RECORDS:
****************************************

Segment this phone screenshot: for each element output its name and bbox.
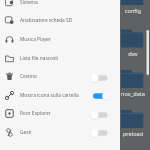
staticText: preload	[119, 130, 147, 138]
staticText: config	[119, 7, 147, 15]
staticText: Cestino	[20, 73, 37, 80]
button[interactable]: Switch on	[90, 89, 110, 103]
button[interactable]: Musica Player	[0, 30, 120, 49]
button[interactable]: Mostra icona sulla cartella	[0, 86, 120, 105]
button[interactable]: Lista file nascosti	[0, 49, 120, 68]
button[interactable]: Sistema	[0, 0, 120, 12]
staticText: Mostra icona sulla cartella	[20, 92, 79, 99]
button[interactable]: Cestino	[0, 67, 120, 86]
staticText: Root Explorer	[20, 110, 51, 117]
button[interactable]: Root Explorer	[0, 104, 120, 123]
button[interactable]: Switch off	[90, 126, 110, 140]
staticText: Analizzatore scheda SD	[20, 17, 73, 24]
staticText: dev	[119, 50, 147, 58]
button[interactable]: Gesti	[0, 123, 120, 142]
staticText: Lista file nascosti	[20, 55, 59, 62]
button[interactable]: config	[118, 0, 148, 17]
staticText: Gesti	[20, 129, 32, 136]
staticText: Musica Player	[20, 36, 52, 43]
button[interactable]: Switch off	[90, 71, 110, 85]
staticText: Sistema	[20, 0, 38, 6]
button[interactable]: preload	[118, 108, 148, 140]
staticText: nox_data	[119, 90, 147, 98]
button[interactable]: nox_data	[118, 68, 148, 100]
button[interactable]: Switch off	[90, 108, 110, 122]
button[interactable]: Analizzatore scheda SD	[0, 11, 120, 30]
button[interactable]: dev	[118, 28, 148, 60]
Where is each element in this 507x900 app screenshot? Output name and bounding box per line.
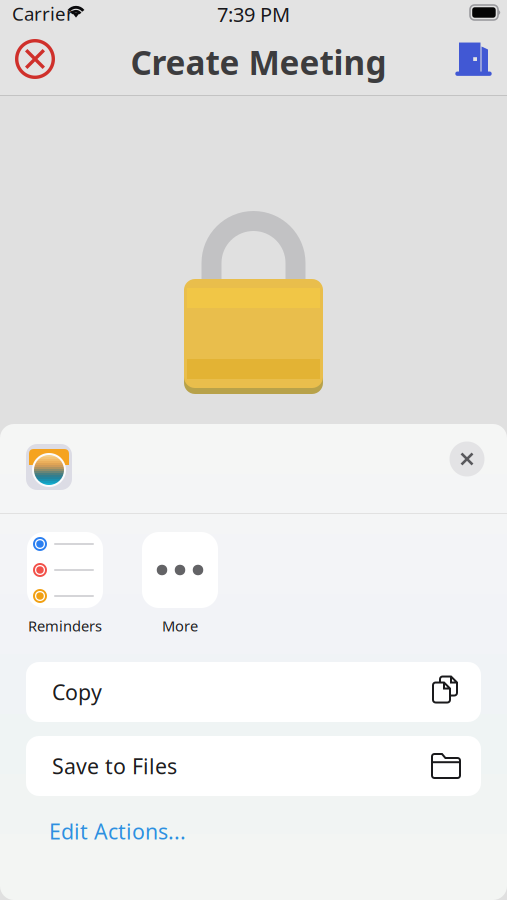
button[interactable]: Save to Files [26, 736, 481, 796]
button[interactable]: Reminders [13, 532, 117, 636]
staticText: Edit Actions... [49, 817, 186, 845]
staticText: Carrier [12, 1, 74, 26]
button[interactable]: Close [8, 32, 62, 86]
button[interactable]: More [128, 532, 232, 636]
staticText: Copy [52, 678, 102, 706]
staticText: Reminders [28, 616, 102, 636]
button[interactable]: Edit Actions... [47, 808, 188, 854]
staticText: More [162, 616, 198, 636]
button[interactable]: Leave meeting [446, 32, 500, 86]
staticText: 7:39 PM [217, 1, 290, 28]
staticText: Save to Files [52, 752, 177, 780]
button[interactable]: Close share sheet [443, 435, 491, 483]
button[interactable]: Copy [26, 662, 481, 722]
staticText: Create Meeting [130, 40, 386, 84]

****************************************

WHAT YOU HAVE TO DO: What is the number of lines in the material above that carry the word "screenshot"? Respond with that count and nothing more.

COMPLETED TASK: 2